Но тут ее настроение вдруг изменилось, она крепко обняла его и поцеловала в лоб.

— Ах, мой дорогой, мой любимый дядя, — сказала она, — ведь я обязана тебе жизнью! Когда я еще была малюткой, ты спас меня и матушку мою, вызволил нас из рук этих предателей — фивейских вельмож, с которыми я вскоре надеюсь поговорить по душам, если они еще живы.

— Госпожа Кемма и Ру — вот кто твои спасители, — сказал Тау.

— Да, конечно, и все же они всего лишь выполняли свой долг, а ты поднялся ради моего спасения в верховья Нила.

— Чтобы исполнить то, что было велено мне, племянница.

— Затем ты привез нас к пирамидам и следил за моим воспитанием, обучив меня всему, что я знаю сейчас.

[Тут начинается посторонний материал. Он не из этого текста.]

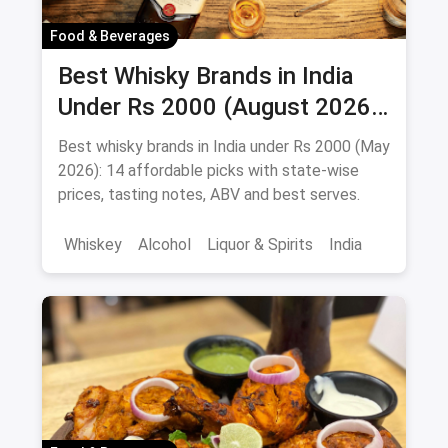
Food & Beverages
Best Whisky Brands in India
Under Rs 2000 (August 2026):
Affordable Picks Worth
Best whisky brands in India under Rs 2000 (May
Sipping
2026): 14 affordable picks with state-wise
prices, tasting notes, ABV and best serves.
Whiskey
Alcohol
Liquor & Spirits
India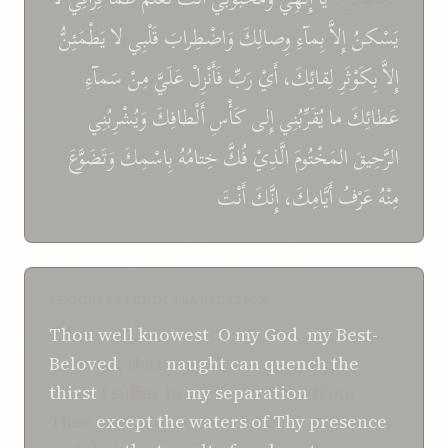
يَطْمَئِنُّ
لا
قَلْبِي
وَاضْطِرابَ
وِصالِكَ
بِمآءِ
إِلاَّ
يَسْكنُ
سَمآءِ
مِنْ
عَلَيَّ
فَأَنْزِلْ
رَبِّ
أَيْ
لِقائِكَ،
بِكَوْثَرِ
إِلاَّ
وَيُشْرِبُنِي
أَلْطافِكَ
كَأْسِ
إِلى
يُقَرِّبُنِي
ما
عَطائِكَ
وَتَضَوَّعَ
بِاسْمِكَ
خِتامُهُ
فُكَّ
الَّذِيْ
المَخْتُومَ
الرَّحِيقَ
أَنْتَ
إِنَّكَ
أَيَّامِكَ،
عَرْفُ
مِنْهُ
SHOGHI EFFENDI TRANSLATION
Thou
well knowest
,
O
my God
,
my Best-
Beloved
, that
naught can
quench
the
thirst
I suffer in
my separation
from
Thee
except
the waters
of Thy presence
,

А после ты привез меня в Вавилон, и хотя, казалось бы, великий царь сам отозвался на мои молитвы, но я знаю, это ты внушил ему отказаться от прежнего замысла выдать меня замуж за Мир-бела, а вместо того послать со мной несметное войско, которое и принесло нам победу и мир.

— Бог по собственному разумению обратил к тебе сердце Дитаны, а не я, племянница.

— А как ты заботился обо мне! — продолжала Нефрет, не обращая внимания на его слова. — Это ты удержал меня, когда я хотела вместе с пятитысячным войском ринуться к горной заставе, что погубило бы меня или покрыло позором. Ах, всего не перечислишь! Но чем я тебе отплатила? Сколько строптивости проявила я, какие сердитые слова бросала в своей гордыне и не верила, когда ты внушал мне, чтобы я набралась терпения, что все кончится хорошо и мы с Хианом встретимся. Ты просил верить и надеяться, а я убедила себя, что Хиана уже нет в живых. Впрочем, это твоя, а не моя вина, что я вела себя так, — продолжала Нефрет уже другим тоном, — не ты ли позволял мне своевольничать в детстве, вместо того чтобы учить послушанию?

— Мне кажется, это пророк Рои баловал тебя, — отвечал Тау с тихой улыбкой. — Ну и, конечно, госпожа Кемма.

Послышались выкрики стражников, занавесы раздвинулись, и Ру возгласил о приходе везира; вслед за тем вошел и сам везир в сопровождении гиксосских сановников и военачальников.

Трижды Анат и его свита простерлись ниц перед Нефрет, перед Хианом и царевичем Абешу, предводителем армии вавилонской.